COVID-19 story by Jenie Gao, 2020

Dublin Core

Title

COVID-19 story by Jenie Gao, 2020

Subject

Martial arts films
Family relationships
Social distance
Epidemics
Small business

Rights

Copyright 2020, Jenie Gao. All rights reserved. For more information, contact Madison Public Library.

Creator

Gao, Jenie

Contributor

Jane Wolff

Date

ca. 2020-05-20

Description

Jenie Gao shares a story about her father through the lens of watching films by martial artist Bruce Lee, and the systemic challenges she's facing as an artist and small business owner during the pandemic and subsequent social distancing measures. This story was recorded for the Madison podcast, Inside Stories. Listen to the full episode and subscribe to the podcast here: https://inside-stories.simplecast.com/episodes/inside-stories-covid-19-6 

Coverage

Madison, Wisconsin

Language

en

Identifier

covid19-037

Sound Item Type Metadata

Transcription

Identifier: covid19-037
Narrator Name: Jenie Gao
Interviewer Name: N/A
Date of Interview: Spring 2020

Jenie Gao: I grew up watching Bruce Lee movies with my dad, and lots of other age-inappropriate things for a child who could barely read. The scene of a man crushing another man to death in his bare arms was a thing of childhood nightmares. When I was very little, maybe five or six, my dad told me that Bruce Lee was an icon, flawless. When I was a little older, maybe ten, my mom told me that my dad never knew who Bruce Lee was until his thirties, after he had moved to the U.S. because of censorship in China.

Bruce Lee was from British Hong Kong, and died seven years before my dad set foot on U.S. soil. When I was a little older than that, in my early teens, my dad told me, bitterly, one day, how you see Bruce Lee in his films, and he’s amazing. But you don’t see a man who broke his back and nearly ended his career. You don’t see a man who overexerted himself and would lie in bed for days, almost crippled, before he could fight again. Can you imagine if one of those fictitious villains came to fight Bruce Lee the day after a battle, and found him, invalid, at home? That part doesn’t make it into the movies. You don’t see the day that Bruce Lee died, when his brain swelled in his skull, and he was only thirty-two. You don’t see the impact of all the “too much” that made Bruce Lee who he was.

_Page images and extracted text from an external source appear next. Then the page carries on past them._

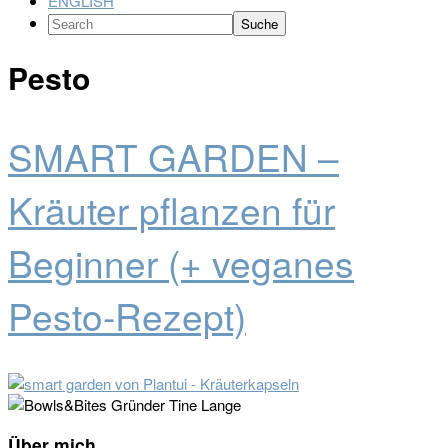
ENGLISH
Search
Pesto
SMART GARDEN –
Kräuter pflanzen für
Beginner (+ veganes
Pesto-Rezept)
Seitenspalte
Über mich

My dad shared this, only intending to vent, and perhaps demonstrate the inevitable disappointment that comes with learning a person's flaws. My dad hated imperfection, to the point of cruel excess, deeply flawed though he himself was. But while it wasn't my dad's intent, the image of Bruce Lee lying at home, wounded, has become a lifelong metaphor for me instead. For the times in life when I don't feel like the fighter I was supposed to be, but know that after the recovery, the fight will continue. Bruce Lee did recover from his back injury, and keep fighting, after all. He did show up on set, after his most excruciating rest days. And he may not have died had he not obsessed with perfection.

This week in quarantine was inexplicably harder for me. It wasn't paradigm breaking, like the first week in quarantine. It wasn't traumatizing, like the week Wisconsin's GOP tried to hijack the election. Rather, it was like all my energy to keep forging on vanished. I became torpid and heavy, like a bird with its wings clipped, or a wounded animal in its den. I worked, but I struggled to stay focused. Worse, I struggled to forgive myself for the things I wasn't up to.

I remember on a particularly bad, stressful day several months ago, Christopher called me in the middle of the workday when he sensed something was wrong. I don't even remember what had happened, but I cried and I apologized that I couldn't be perfect. I want so badly to do things right. Perfection is a trap.

But it's week seven of quarantine, and there are no right answers. You can run a responsible small business, and still get screwed by politicians and incompetent leadership mishandling a pandemic. You can stay on top of all the business grants and loans out there, but it doesn't matter if only five percent of businesses will get the PPP loan. Back when I was applying for college, even the most exclusive universities I applied to had a seven percent acceptance rate.

You can roll with the punches and find new opportunities, but it doesn't change the fact that you don't like getting punched, and especially not over injustices that should have been resolved long ago. At one point this week I vented to Chris, "I don't want to just critique the model; I want to break it." I'm not willing to swallow my pride, and deal with the things that just don't change fast enough in this world.

Bit by bit, I got my work done this week. I finished my client work. I applied for more business relief. I made more online sales. I started a new artwork. I mostly avoided social media. I was highly inefficient. I was not in the zone. I didn't feel a lot of joy. But I showed up, even with my wings clipped. And I am forgiving myself for the rest. My friends, I hope even the toughest among you are finding time to be gentle with yourselves. Even the fighters need to rest.